Give back, exactly and with nothing else, the lines running from the one that contains "ANDERE PROJEKTE ANSEHEN" to the end of the entries below; do not include pictures.

### AVAILABLE RECORDS:
....................

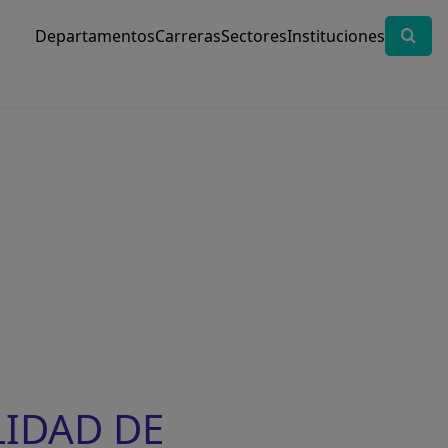
Departamentos
Carreras
Sectores
Instituciones
LIDAD DE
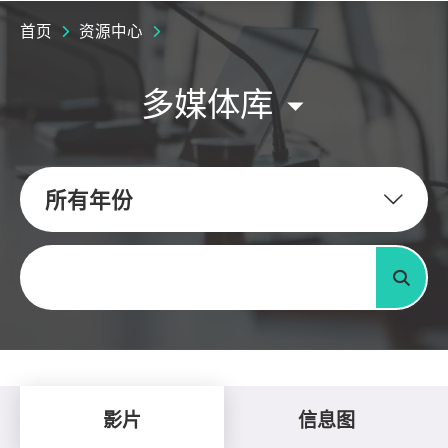
首页
资源中心
多媒体库
所有年份
关键字
搜寻
影片
信息图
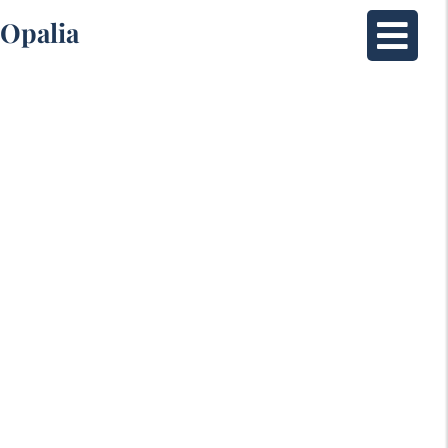
Opalia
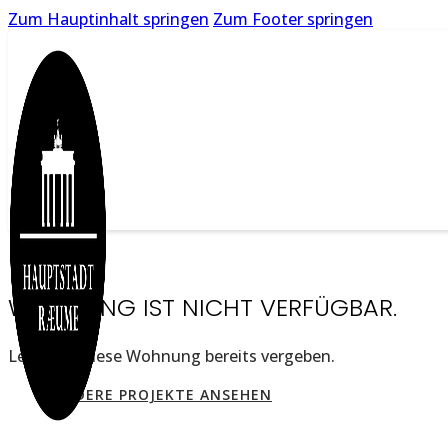
Zum Hauptinhalt springen
Zum Footer springen
WOHNUNG IST NICHT VERFÜGBAR.
Leider ist diese Wohnung bereits vergeben.
ANDERE PROJEKTE ANSEHEN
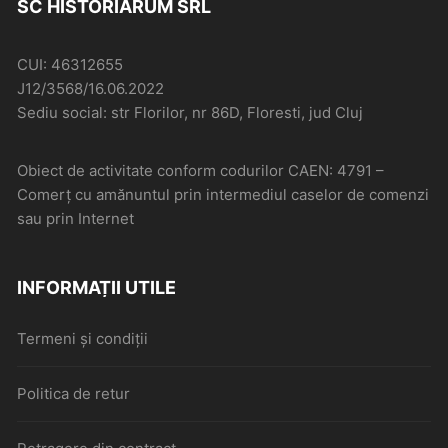
SC HISTORIARUM SRL
CUI: 46312655
J12/3568/16.06.2022
Sediu social: str Florilor, nr 86D, Floresti, jud Cluj
Obiect de activitate conform codurilor CAEN: 4791 –
Comerţ cu amănuntul prin intermediul caselor de comenzi
sau prin Internet
INFORMAȚII UTILE
Termeni și condiții
Politica de retur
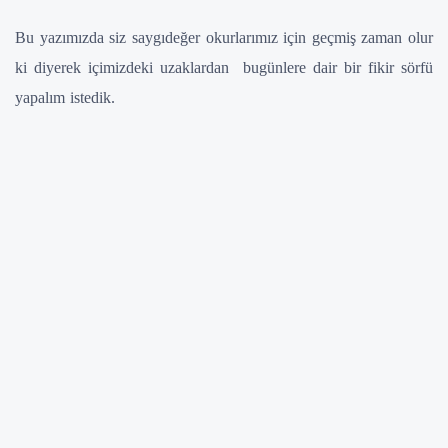
Bu yazımızda siz saygıdeğer okurlarımız için geçmiş zaman olur
ki diyerek içimizdeki uzaklardan bugünlere dair bir fikir sörfü
yapalım istedik.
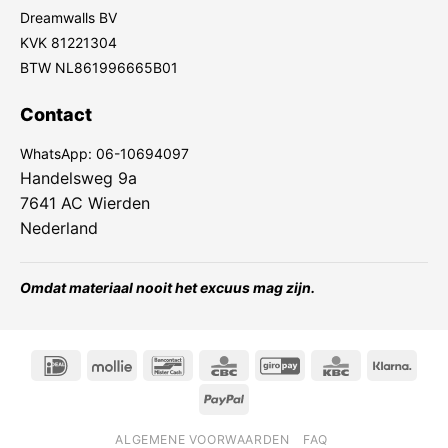
Dreamwalls BV
KVK 81221304
BTW NL861996665B01
Contact
WhatsApp:
06-10694097
Handelsweg 9a
7641 AC Wierden
Nederland
Omdat materiaal nooit het excuus mag zijn.
IDeal
Mollie
Bancontact
CBC
GiroPay
KBC
Klarn
PayPal
ALGEMENE VOORWAARDEN
FAQ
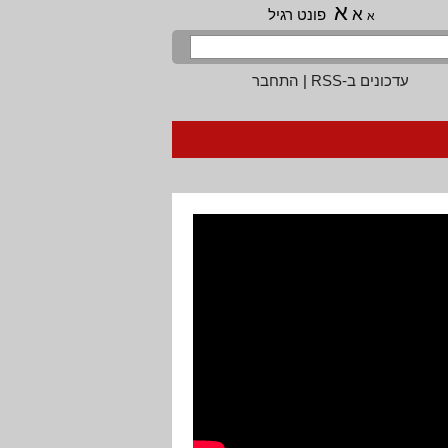
א
א
פונט רגיל
א
עדכונים ב-RSS
|
התחבר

....................

### YOUR RESPONSE:
ANDERE PROJEKTE ANSEHEN
SC HISTORIARUM SRL
CUI: 46312655
J12/3568/16.06.2022
Sediu social: str Florilor, nr 86D, Floresti, jud Cluj
Obiect de activitate conform codurilor CAEN: 4791 –
Comerţ cu amănuntul prin intermediul caselor de comenzi
sau prin Internet
INFORMAȚII UTILE
Termeni și condiții
Politica de retur
Bu yazımızda siz saygıdeğer okurlarımız için geçmiş zaman olur
ki diyerek içimizdeki uzaklardan bugünlere dair bir fikir sörfü
yapalım istedik.
Dreamwalls BV
KVK 81221304
BTW NL861996665B01
Contact
WhatsApp:
06-10694097
Handelsweg 9a
7641 AC Wierden
Nederland
Omdat materiaal nooit het excuus mag zijn.
IDeal
Mollie
Bancontact
CBC
GiroPay
KBC
Klarn
PayPal
ALGEMENE VOORWAARDEN
FAQ
א
א
פונט רגיל
א
עדכונים ב-RSS
|
התחבר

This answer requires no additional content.